16. Hukuk Dairesi 2015/18533 E. , 2016/9388 K.
"İçtihat Metni" MAHKEMESİ :ASLİYE HUKUK MAHKEMESİ
Taraflar arasında görülen dava sonucunda verilen hükmün Yargıtay"ca incelenmesi istenilmekle; temyiz isteğinin süresinde olduğu anlaşıldı, inceleme raporu ve dosyadaki belgeler okundu.
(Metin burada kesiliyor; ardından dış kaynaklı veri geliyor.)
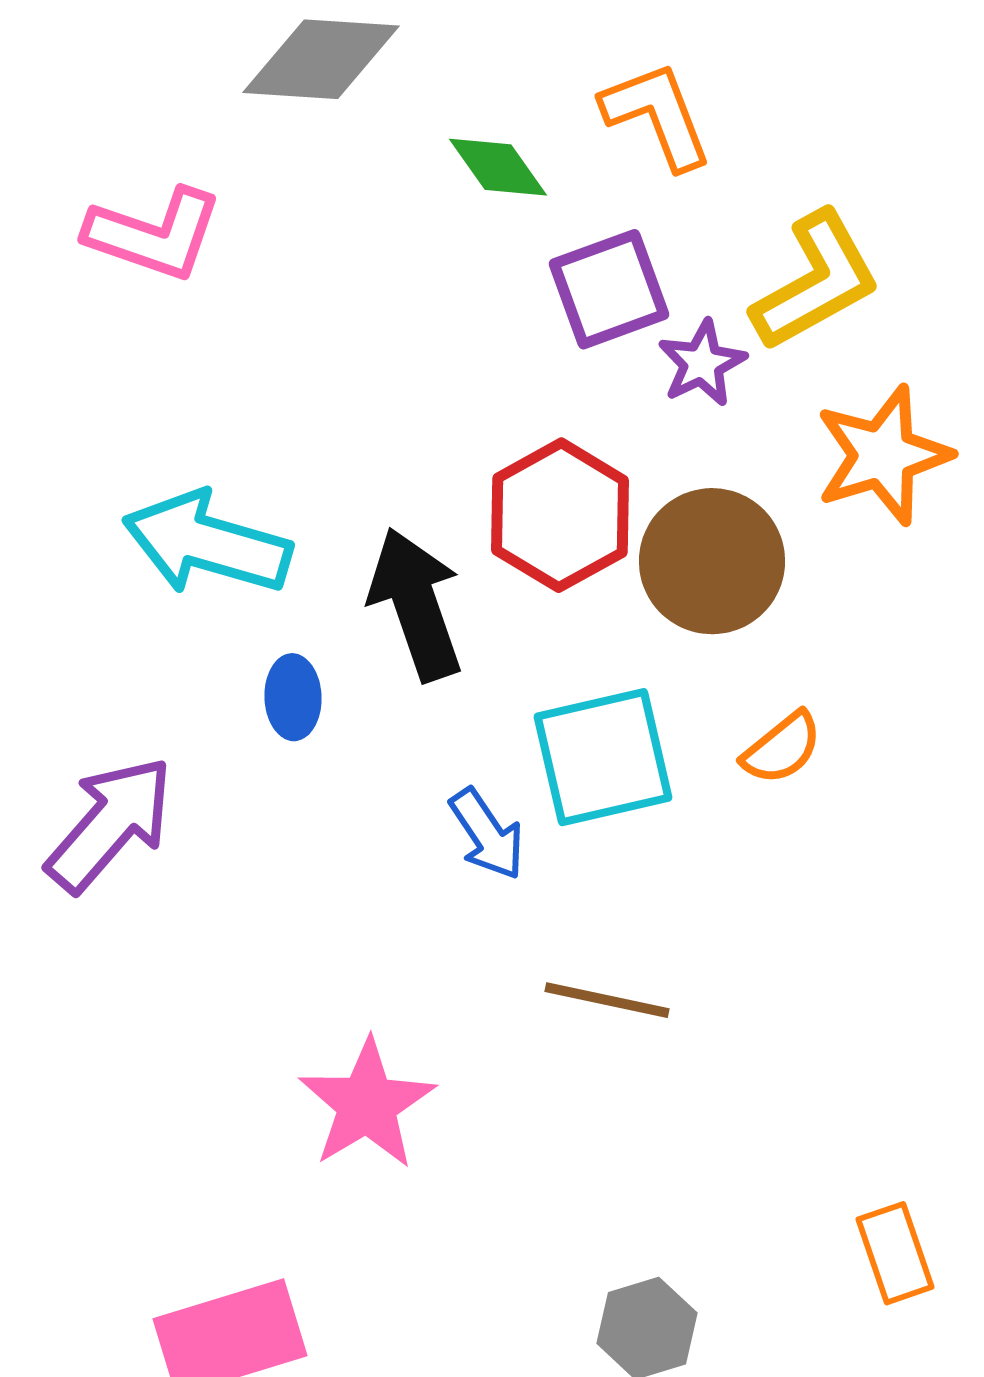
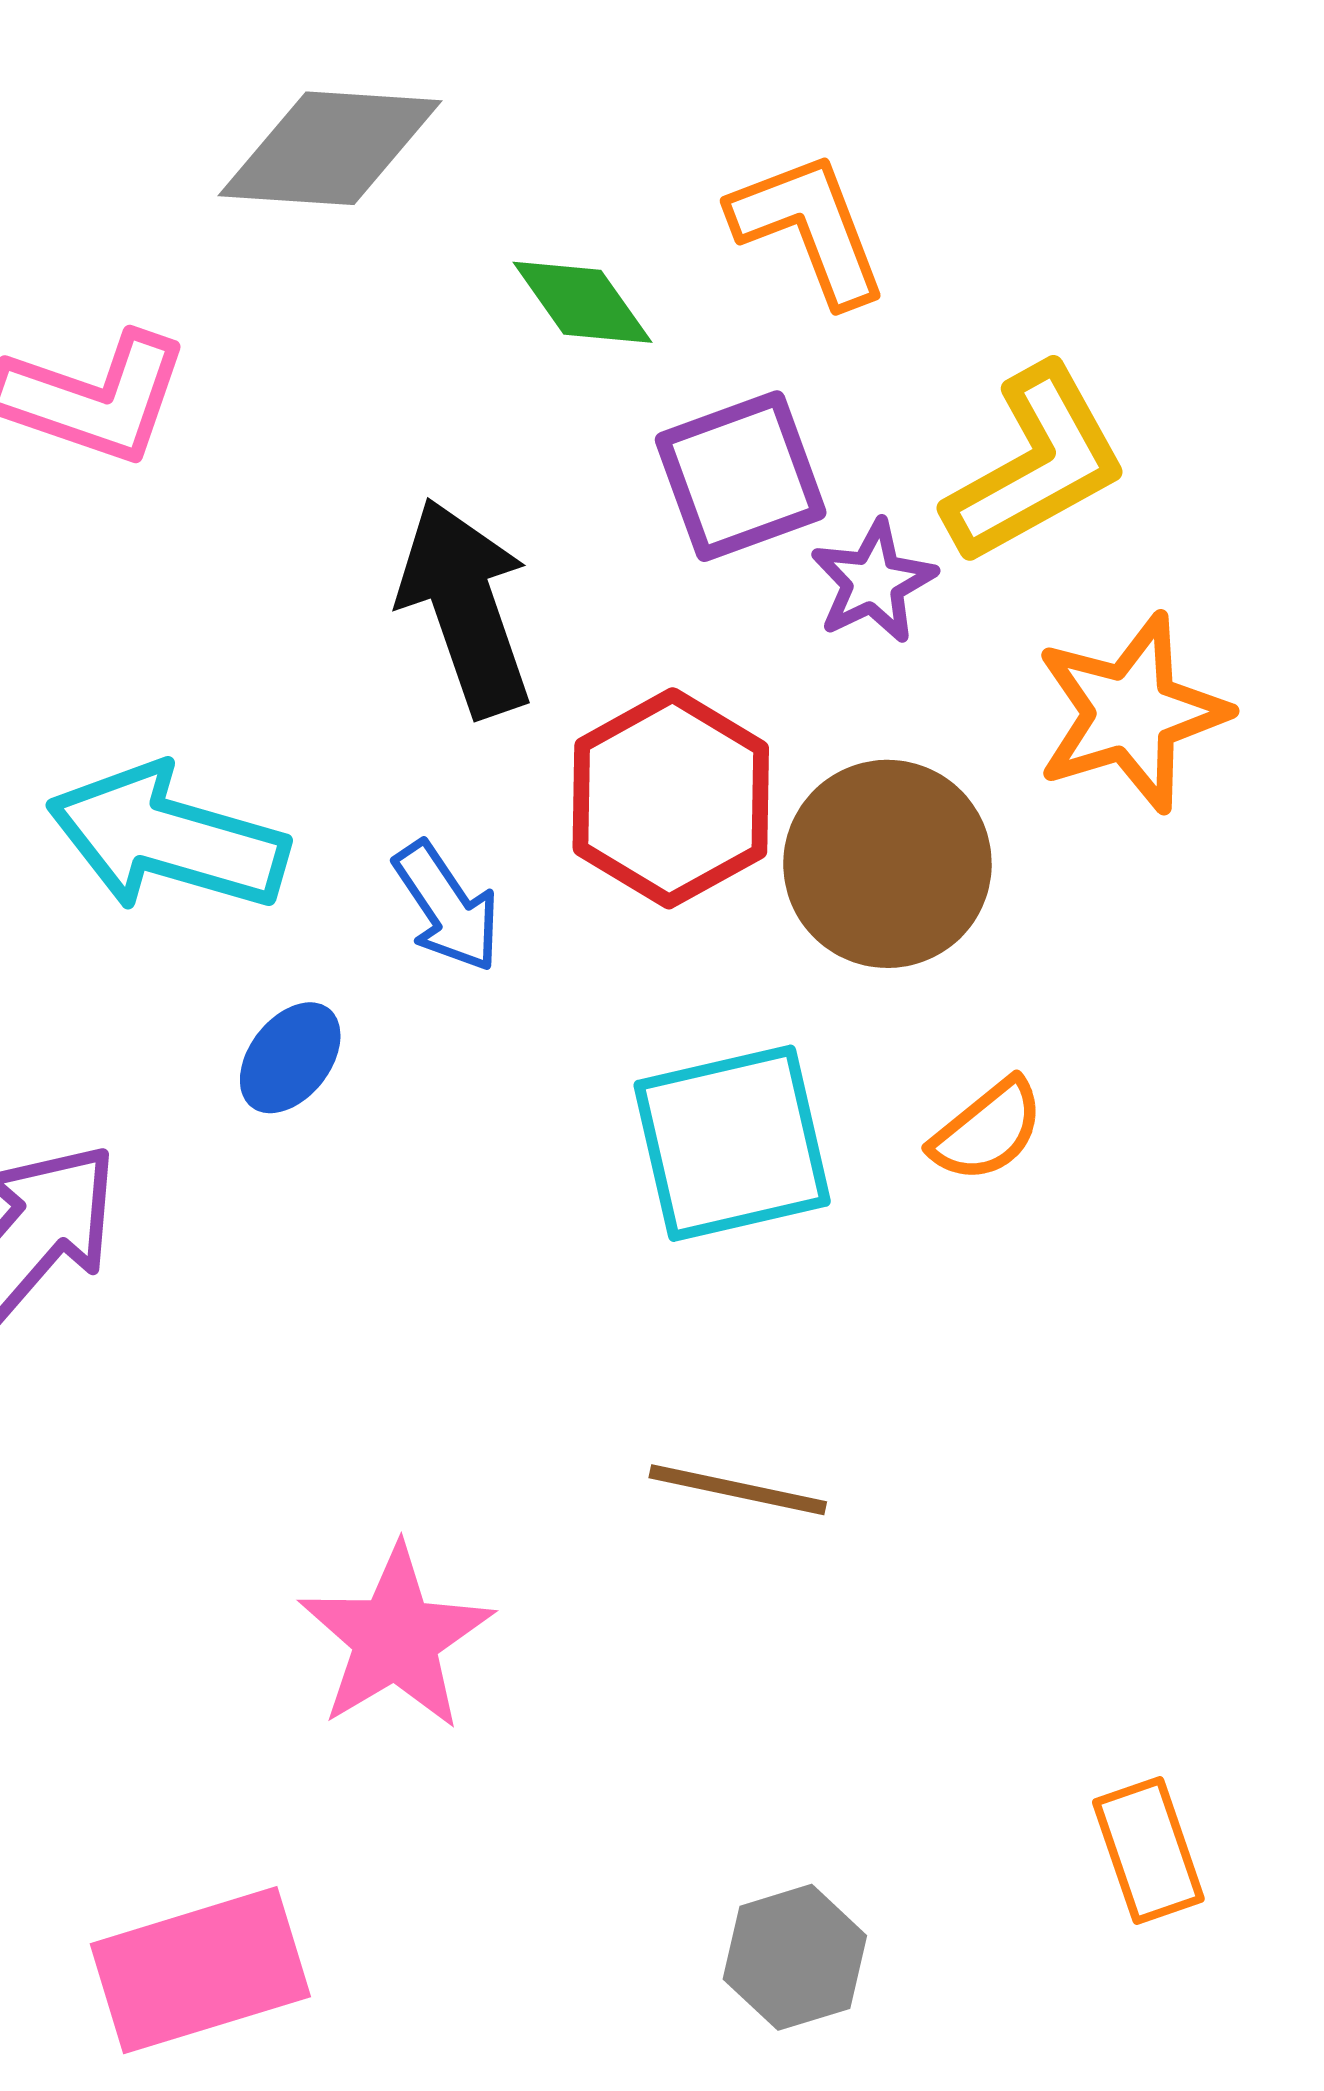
black arrow: (416, 604) -> (466, 607), moved
blue ellipse: (293, 697) -> (290, 1058), turned 40
blue arrow: (487, 834) -> (447, 907), moved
GEREĞİ GÖRÜŞÜLDÜ:
Davacı ... 05.06.2012 tarihli dilekçesi ile tapu kaydına dayanarak Çakırlı Mahallesi çalışma alanına ait olduğunu belirttiği 303 ada 5 parselin ve dava sırasında dosyaya sunulan 17.09.2012 tarihli ıslah dilekçesi ile dava konusu ettiğini belirttiği 104 ada 7 parselin, 24.10.2013 tarihinde harçlandırdığı dava dilekçesi ile de miras yolu ile gelen hakkı olduğunu ileri sürerek aynı çalışma alanına ait 104 ada 282, 287, 291, 292, 295, 297, 298, 300, 301, 302, 310, 312, 315, 316, 317, 323, 326, 328, 331, 340, 361, 362, 372, 378, 392 sayılı, 369 ada 12, 13, 14, 15, 16, 17, 18, 19, 20, 21, 22, 23, 24, 25, 26, 27, 28, 29, 30, 31, 32, 33, 34, 35, 36, 37, 38, 39, 40 sayılı, 102 ada 1, 2, 3, 4, 5, 6, 7, 8, 9, 10, 11, 201, 207, 218, 222, 226, 246, 249, 287, 292, 307 sayılı parsellerin, tapu kaydının miras payı oranında iptali ile adına tescili istemi ile dava açmıştır. Mahkemece davalar birleştirilerek yapılan yargılama sonucunda davanın reddine karar verilmiş; hüküm, davacı tarafından temyiz edilmiştir.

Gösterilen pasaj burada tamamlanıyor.